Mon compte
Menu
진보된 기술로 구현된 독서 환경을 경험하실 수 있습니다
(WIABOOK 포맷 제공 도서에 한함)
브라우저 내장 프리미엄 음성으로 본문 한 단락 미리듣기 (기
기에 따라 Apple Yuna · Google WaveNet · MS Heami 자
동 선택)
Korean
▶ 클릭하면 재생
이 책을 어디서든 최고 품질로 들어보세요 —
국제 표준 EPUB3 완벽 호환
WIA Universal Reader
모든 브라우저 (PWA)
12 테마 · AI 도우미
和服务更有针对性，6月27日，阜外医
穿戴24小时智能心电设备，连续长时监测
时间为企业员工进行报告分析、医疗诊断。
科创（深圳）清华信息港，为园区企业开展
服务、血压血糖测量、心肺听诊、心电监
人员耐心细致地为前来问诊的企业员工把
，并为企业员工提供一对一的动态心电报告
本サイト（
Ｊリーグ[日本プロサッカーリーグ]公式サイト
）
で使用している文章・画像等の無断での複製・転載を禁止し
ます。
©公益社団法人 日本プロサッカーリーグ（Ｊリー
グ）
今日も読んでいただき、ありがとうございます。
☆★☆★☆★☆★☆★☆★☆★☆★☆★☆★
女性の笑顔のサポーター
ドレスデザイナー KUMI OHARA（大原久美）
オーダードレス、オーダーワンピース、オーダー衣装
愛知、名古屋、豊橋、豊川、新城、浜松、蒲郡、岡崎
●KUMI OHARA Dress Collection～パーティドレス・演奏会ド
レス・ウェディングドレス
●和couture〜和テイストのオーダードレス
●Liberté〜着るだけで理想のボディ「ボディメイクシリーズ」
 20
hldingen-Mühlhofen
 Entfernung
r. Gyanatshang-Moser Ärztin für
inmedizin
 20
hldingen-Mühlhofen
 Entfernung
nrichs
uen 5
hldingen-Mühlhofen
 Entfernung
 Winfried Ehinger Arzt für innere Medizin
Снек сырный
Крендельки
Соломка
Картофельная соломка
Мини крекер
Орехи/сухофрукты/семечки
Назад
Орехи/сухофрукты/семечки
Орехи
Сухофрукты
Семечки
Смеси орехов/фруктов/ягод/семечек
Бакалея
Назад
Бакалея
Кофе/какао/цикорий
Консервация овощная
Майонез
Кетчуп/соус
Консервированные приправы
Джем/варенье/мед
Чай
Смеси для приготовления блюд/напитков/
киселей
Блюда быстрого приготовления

────────────────────

EXERCISE GOAL: Starting at the line that contains "Кофе/какао/цикорий", retype each line through the last one in the records, both included, and add nothing.

THE COMPLETED TASK:
Кофе/какао/цикорий
Консервация овощная
Майонез
Кетчуп/соус
Консервированные приправы
Джем/варенье/мед
Чай
Смеси для приготовления блюд/напитков/
киселей
Блюда быстрого приготовления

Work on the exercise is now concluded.